“…let the weakling say ‘I am strong!'” Joel 3:10
they say grief is a process. there’s no standard measure for how long it would take. they say you would know the value of someone or something, only when you lose it. old cliche. they say we can’t really tell how it’s like until we go through it.
forty days it has been since Daddy passed on. if i could describe how the process is like, it may be like a twister and i was sucked right into it. there were times i would be spinning along the edges. almost free, yet in danger of being thrown out. there were moments too, when i find myself right in the center of it, empty and lost. how long would it last? only God can tell.
the trouble with grief is, there is no school where to learn and master it. very seldom would we want to read about it. the learning starts when the pain begins, and oftentimes no one is ever ready.
we thought we were ready to let go of Daddy. we had like about five months to witness how his body deteriorated from an old man to a helpless fusion of just skin and bones. but when the time came, we realized no one in the family is prepared to ever let him go.

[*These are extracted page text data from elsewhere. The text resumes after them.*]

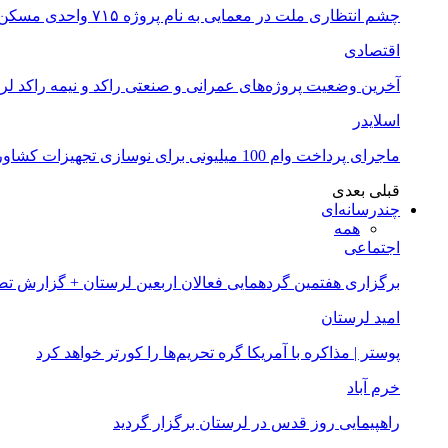
چشم انتظاری ملت در معمایی به نام پروژه ۷۱۵ واحدی مسکن ملی خرم آباد
اقتصادی
آخرین وضعیت پروژه‌های عمرانی و صنعتی راکد و نیمه راکد لر
اسلایدر
ماجرای پرداخت وام 100 میلیونی برای نوسازی تجهیزات کشاورزان لرستانی چیست؟
قبلی
بعدی
چندرسانه‌ای
همه
اجتماعی
برگزاری هفتمین گردهمایی فعالان اربعین لرستان + گزارش ت
امید لرستان
پوستر | مذاکره با آمریکا گره تحریم‌ها را کورتر خواهد کرد
خرم آباد
راهپیمایی روز قدس در لرستان برگزار گردید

he is gone now. we thought it would end there. just to think he is now free from pain and suffering. just to think he is now at peace at the end of his journey. but for those he left behind, another chapter begins.
life will never be the same again for me. i know indeed it is measured by the years we live. each year consists of months. and months of days. 365 days. yet one day can be so important, it can change the rest of our lives forever.
that was what happened on the 21st of December. it was part of God’s grand plan for Daddy that he has to go exactly on that day. but until now, i cannot take it that i missed that one very important day. just one more day, when i could have been with him as he breathe his last. not that i would have prevented it to happen. but for me to feel the pain of one very important day slipping at the palm of my hands, yet a day less for Daddy to endure more than he ever could. that was part of God’s grand plan too.
indeed, grief is a painful process that each of us who love and care deeply would go through sometime in our lives. one in which we would learn that life must not be measured by the days in which we live. but by the love we spread around.
for one more day, i will try to find my way out of the twister i am in. with hope that one day, God would heal the wounds of my broken heart.